National Center for Mathematics and Interdisciplinary Sciences, Academy of Mathematics and Systems Science, Chinese Academy of Sciences, Beijing 100190, China.
Bioinformatics. 2016 Jun 1;32(11):1724-32. doi: 10.1093/bioinformatics/btw059. Epub 2016 Feb 1.
The underlying relationship between genomic factors and the response of diverse cancer drugs still remains unclear. A number of studies showed that the heterogeneous responses to anticancer treatments of patients were partly associated with their specific changes in gene expression and somatic alterations. The emerging large-scale pharmacogenomic data provide us valuable opportunities to improve existing therapies or to guide early-phase clinical trials of compounds under development. However, how to identify the underlying combinatorial patterns among pharmacogenomics data are still a challenging issue.

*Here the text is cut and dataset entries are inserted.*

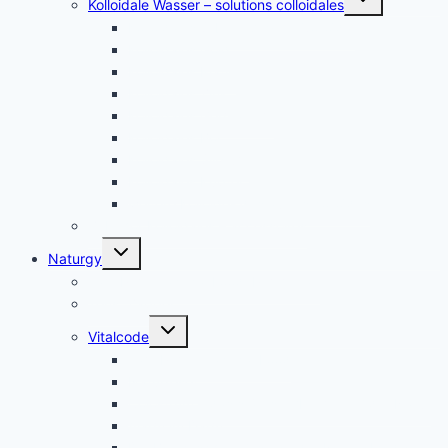
Kolloidale Wasser – solutions colloidales
umschalten
Kolloidales Silber – Argent Colloïdal
Kolloidales Gold
Kolloidales Platin
Kolloidales Zink
Kolloidales Germanium
Kolloidales Bor
Kolloidales Silizium
Kolloidales Kupfer
weitere Kolloide- des autres colloïdes
Zubehör Kolloidales – accessoires
Untermenü
Naturgy
umschalten
Jam Pem, Tactical Food, Pemmikan
Tens, Zapper
Untermenü
Vitalcode
umschalten
Jam Pem – Tactical Food
Naturreset
Colostrum – das stärkste “Heilmittel” der Natur
Alarm im Darm
Die Biologischen Gesetze der Neuen Medizin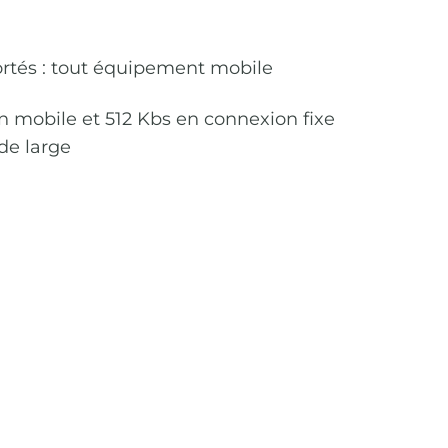
ortés : tout équipement mobile
n mobile et 512 Kbs en connexion fixe
 de large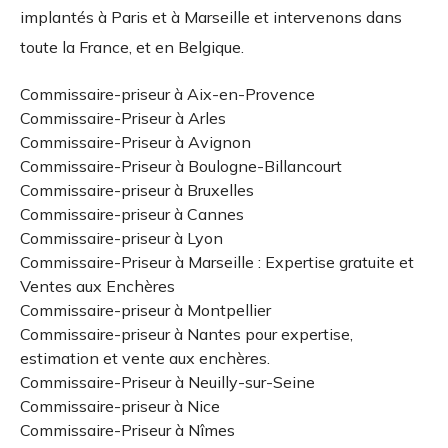
implantés à Paris et à Marseille et intervenons dans
toute la France, et en Belgique.
Commissaire-priseur à Aix-en-Provence
Commissaire-Priseur à Arles
Commissaire-Priseur à Avignon
Commissaire-Priseur à Boulogne-Billancourt
Commissaire-priseur à Bruxelles
Commissaire-priseur à Cannes
Commissaire-priseur à Lyon
Commissaire-Priseur à Marseille : Expertise gratuite et
Ventes aux Enchères
Commissaire-priseur à Montpellier
Commissaire-priseur à Nantes pour expertise,
estimation et vente aux enchères.
Commissaire-Priseur à Neuilly-sur-Seine
Commissaire-priseur à Nice
Commissaire-Priseur à Nîmes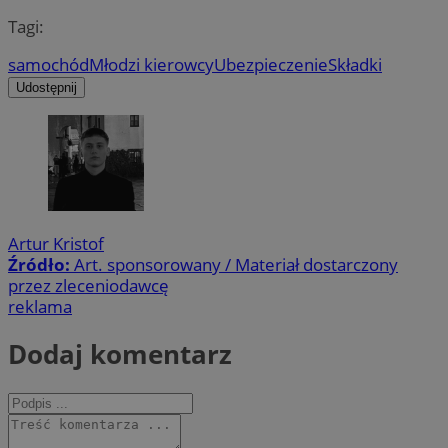
Tagi:
samochód
Młodzi kierowcy
Ubezpieczenie
Składki
Udostępnij
Artur Kristof
Źródło:
Art. sponsorowany / Materiał dostarczony
przez zleceniodawcę
reklama
Dodaj komentarz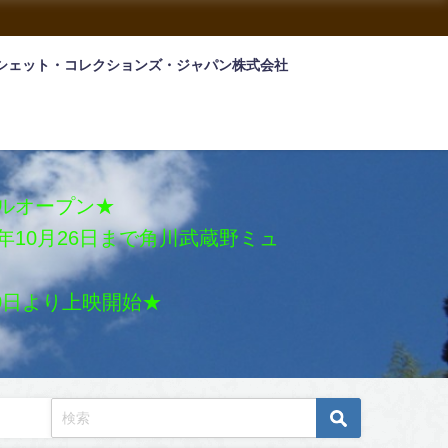
シェット・コレクションズ・ジャパン株式会社
アルオープン★
026年10月26日まで角川武蔵野ミュ
月30日より上映開始★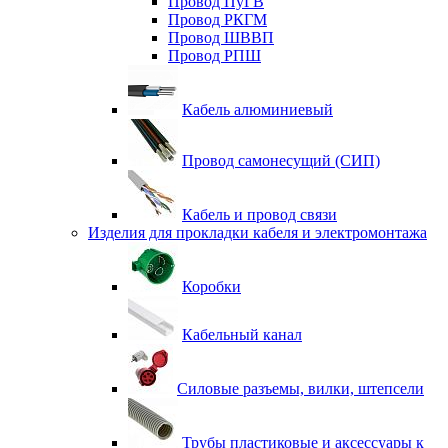
Провод ПуГВ
Провод РКГМ
Провод ШВВП
Провод РПШ
Кабель алюминиевый
Провод самонесущий (СИП)
Кабель и провод связи
Изделия для прокладки кабеля и электромонтажа
Коробки
Кабельный канал
Силовые разъемы, вилки, штепсели
Трубы пластиковые и аксессуары к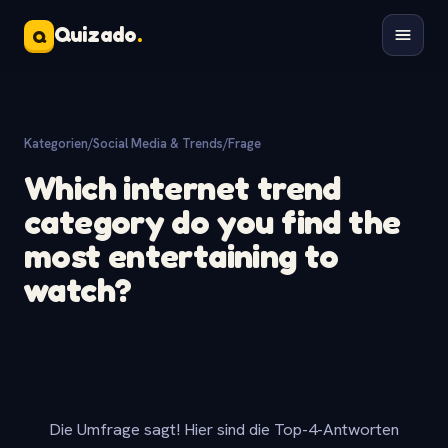
Quizado
.
Q
Kategorien
/
Social Media & Trends
/
Frage
Which internet trend
category do you find the
most entertaining to
watch?
Die Umfrage sagt! Hier sind die Top-4-Antworten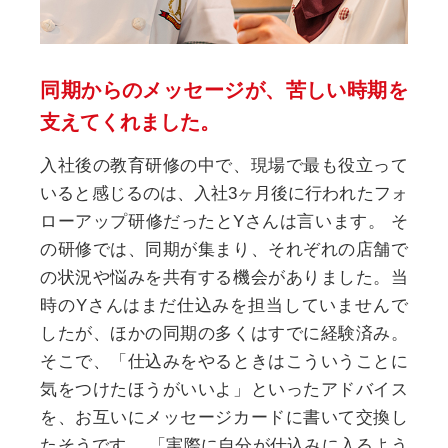
同期からのメッセージが、
苦しい時期を
支えてくれました。
入社後の教育研修の中で、現場で最も役立って
いると感じるのは、入社3ヶ月後に行われたフォ
ローアップ研修だったとYさんは言います。
そ
の研修では、同期が集まり、それぞれの店舗で
の状況や悩みを共有する機会がありました。当
時のYさんはまだ仕込みを担当していませんで
したが、ほかの同期の多くはすでに経験済み。
そこで、「仕込みをやるときはこういうことに
気をつけたほうがいいよ」といったアドバイス
を、お互いにメッセージカードに書いて交換し
たそうです。
「実際に自分が仕込みに入るよう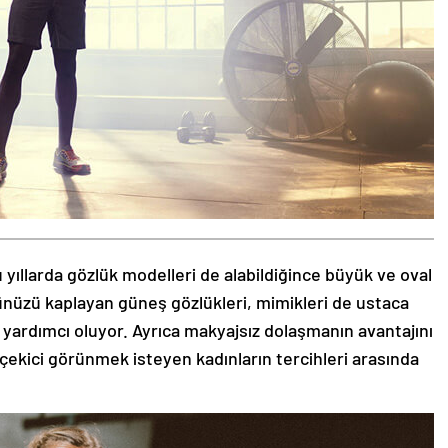
 yıllarda gözlük modelleri de alabildiğince büyük ve oval
zünüzü kaplayan güneş gözlükleri, mimikleri de ustaca
 yardımcı oluyor. Ayrıca makyajsız dolaşmanın avantajını
 çekici görünmek isteyen kadınların tercihleri arasında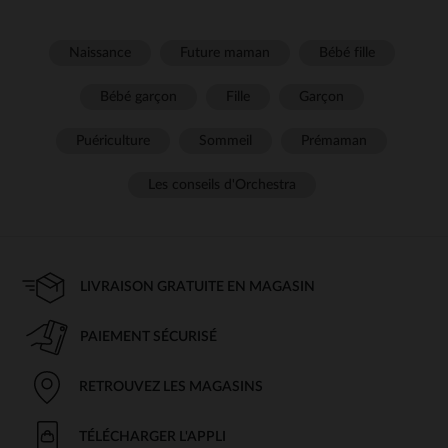
Naissance
Future maman
Bébé fille
Bébé garçon
Fille
Garçon
Puériculture
Sommeil
Prémaman
Les conseils d'Orchestra
LIVRAISON GRATUITE EN MAGASIN
PAIEMENT SÉCURISÉ
RETROUVEZ LES MAGASINS
TÉLÉCHARGER L'APPLI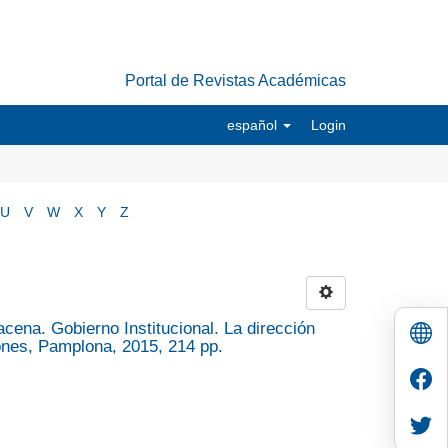
Portal de Revistas Académicas
español
Login
U
V
W
X
Y
Z
acena. Gobierno Institucional. La dirección
nes, Pamplona, 2015, 214 pp.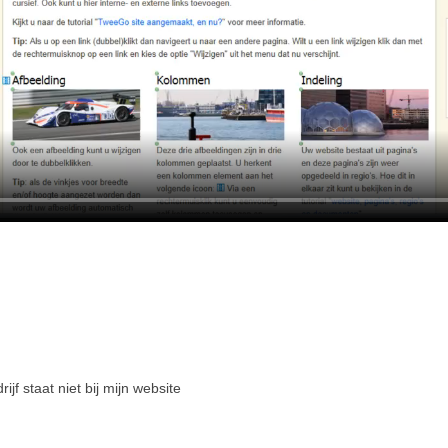
rijf staat niet bij mijn website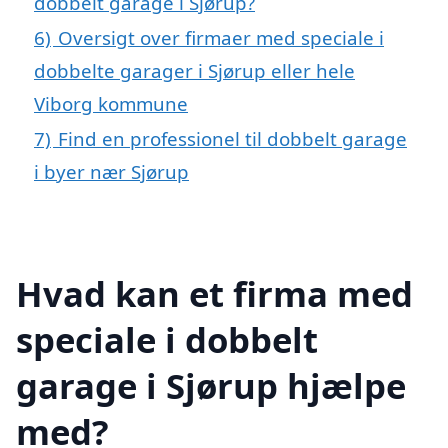
dobbelt garage i Sjørup?
6)
Oversigt over firmaer med speciale i
dobbelte garager i Sjørup eller hele
Viborg kommune
7)
Find en professionel til dobbelt garage
i byer nær Sjørup
Hvad kan et firma med
speciale i dobbelt
garage i Sjørup hjælpe
med?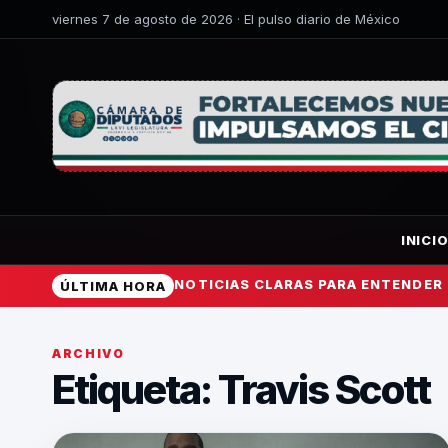
viernes 7 de agosto de 2026 · El pulso diario de México
INICI
NOTICIAS CLARAS PARA ENTENDER
ÚLTIMA HORA
ARCHIVO
Etiqueta:
Travis Scott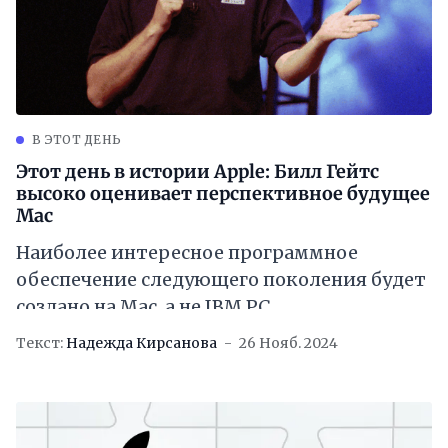
В ЭТОТ ДЕНЬ
Этот день в истории Apple: Билл Гейтс
высоко оценивает перспективное будущее
Mac
Наиболее интересное программное
обеспечение следующего поколения будет
создано на Mac, а не IBM PC
Текст:
Надежда Кирсанова
26 Нояб. 2024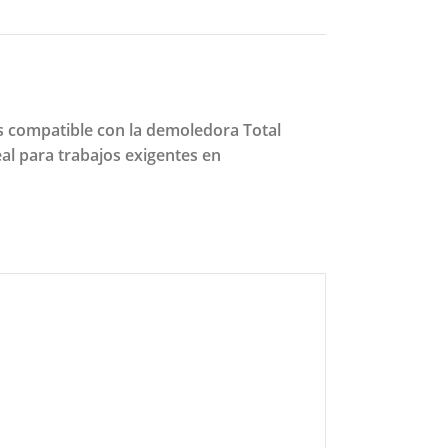
s compatible con la demoledora Total
eal para trabajos exigentes en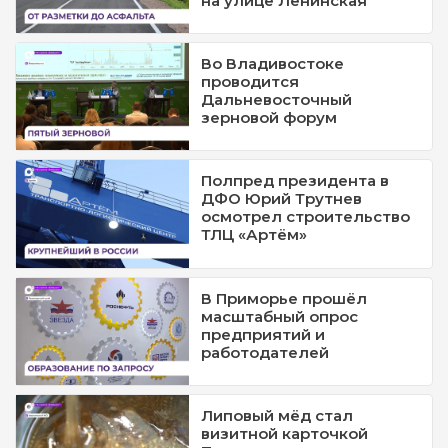
на улице Ленинская
Во Владивостоке
проводится
Дальневосточный
зерновой форум
Полпред президента в
ДФО Юрий Трутнев
осмотрел строительство
ТЛЦ «Артём»
В Приморье прошёл
масштабный опрос
предприятий и
работодателей
Липовый мёд стал
визитной карточкой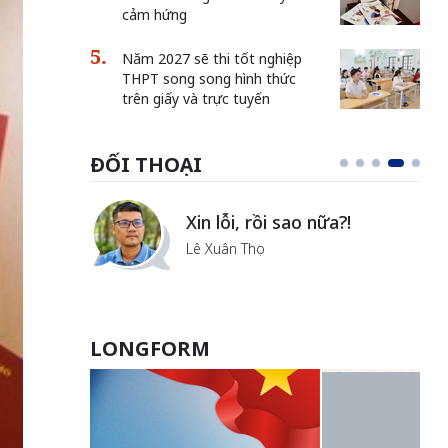
cảm hứng
Năm 2027 sẽ thi tốt nghiệp
THPT song song hình thức
trên giấy và trực tuyến
ĐỐI THOẠI
Vẻ đẹp của khoa học nhân
văn
Lưu Nguyệt Linh
LONGFORM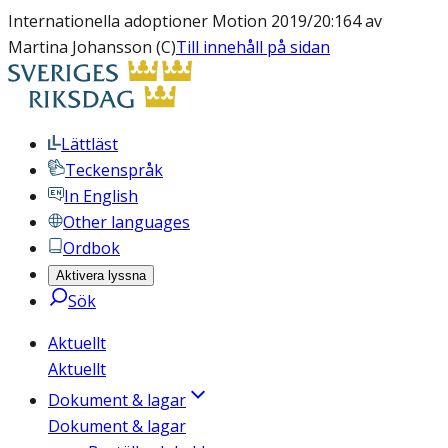
Internationella adoptioner Motion 2019/20:164 av
Martina Johansson (C)
Till innehåll på sidan
Lättläst
Teckenspråk
In English
Other languages
Ordbok
Aktivera lyssna
Sök
Aktuellt
Aktuellt
Dokument & lagar
Dokument & lagar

In this study, we adopted a sparse network-regularized partial least square (SNPLS) method to identify joint modular patterns using large-scale pairwise gene-expression and drug-response data. We incorporated a molecular network to the (sparse) partial least square model to improve the module accuracy via a network-based penalty. We first demonstrated the effectiveness of SNPLS using a set of simulation data and compared it with two typical methods. Further, we applied it to gene expression profiles for 13 321 genes and pharmacological profiles for 98 anticancer drugs across 641 cancer cell lines consisting of diverse types of human cancers. We identified 20 gene-drug co-modules, each of which consists of 30 cell lines, 137 genes and 2 drugs on average. The majority of identified co-modules have significantly functional implications and coordinated gene-drug associations. The modular analysis here provided us new insights into the molecular mechanisms of how drugs act and suggested new drug targets for therapy of certain types of cancers.
A matlab package of SNPLS is available at http://page.amss.ac.cn/shihua.zhang/
Supplementary data are available at Bioinformatics online.
基因组因素与多种癌症药物反应之间的潜在关系仍不清楚。许多研究表明,患者对抗癌治疗的异质性反应部分与他们特定的基因表达变化和体细胞改变有关。新兴的大规模药物基因组学数据为我们提供了宝贵的机会,可以改进现有的治疗方法,或指导正在开发的化合物的早期临床试验。然而,如何识别药物基因组学数据中的潜在组合模式仍然是一个具有挑战性的问题。
在这项研究中,我们采用稀疏网络正则化偏最小二乘(SNPLS)方法,使用大规模的成对基因表达和药物反应数据来识别联合模块化模式。我们将分子网络纳入(稀疏)偏最小二乘模型中,通过基于网络的惩罚来提高模块的准确性。我们首先使用一组模拟数据证明了 SNPLS 的有效性,并将其与两种典型方法进行了比较。此外,我们将其应用于 641 个人类癌症细胞系的 13321 个基因的基因表达谱和 98 种抗癌药物的药理学谱。我们鉴定了 20 个基因-药物共模块,每个模块由 30 个细胞系、137 个基因和 2 种药物组成,平均每种药物有 2 种药物。大多数鉴定的共模块具有显著的功能意义和协调的基因-药物关联。这里的模块分析为我们提供了关于药物如何作用的分子机制的新见解,并为某些类型癌症的治疗提出了新的药物靶点。
SNPLS 的 matlab 包可在 http://page.amss.ac.cn/shihua.zhang/ 获得。
补充数据可在生物信息学在线获得。